In 1983 blijft Rosberg bij Williams, waar hij de Franse veteraan Jacques Laffite als teamgenoot krijgt. Al snel is echter duidelijk dat de verrassing van 1982 zich niet meer zal herhalen: de turbowagens zijn te snel geworden en hebben intussen ook voldoende betrouwbaarheid ontwikkeld om eindelijk een gooi te doen naar de wereldtitel. Williams heeft ondertussen al een deal met Honda gesloten voor de levering van turbomotoren vanaf 1984, maar in 1983 dient het zich nog een jaar lang te rooien met de oude atmosferische Cosworth. In Monaco behaalt Rosberg niettemin een prestigieuze overwinning door in de regenachtige beginfase dankzij de juiste bandentactiek een beslissende kloof te slaan, maar het is zijn enige trofee van het jaar, een zege in de niet voor het WK meetellende Race Of Champions op Brands Hatch niet meegerekend.
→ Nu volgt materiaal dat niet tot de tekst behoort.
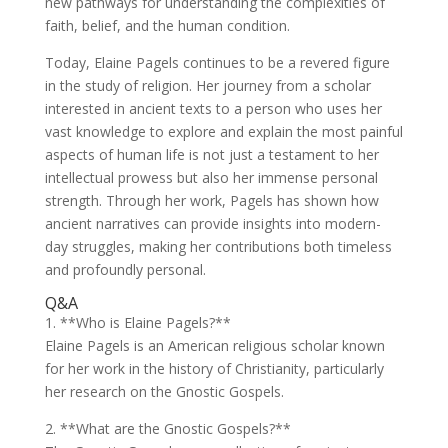
new pathways for understanding the complexities of
faith, belief, and the human condition.
Today, Elaine Pagels continues to be a revered figure
in the study of religion. Her journey from a scholar
interested in ancient texts to a person who uses her
vast knowledge to explore and explain the most painful
aspects of human life is not just a testament to her
intellectual prowess but also her immense personal
strength. Through her work, Pagels has shown how
ancient narratives can provide insights into modern-
day struggles, making her contributions both timeless
and profoundly personal.
Q&A
1. **Who is Elaine Pagels?**
Elaine Pagels is an American religious scholar known
for her work in the history of Christianity, particularly
her research on the Gnostic Gospels.
2. **What are the Gnostic Gospels?**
In de eerste seizoenshelft weet de wereldkampioen nog aardig wat punten te scoren, maar wanneer in de zomermaanden de snelle en turbovriendelijke Europese circuits eraan komen, zakken de atmosferische teams weg naar de buik van het peloton. Pas in de slotrace in het Zuid-Afrikaanse Kyalami, waar Williams als voorproefje op 1984 al voor de eerste keer de Honda-motor kan inzetten, volgt er met een vijfde plaats opnieuw een puntenfinish. Rosberg sluit het seizoen uiteindelijk als vijfde af.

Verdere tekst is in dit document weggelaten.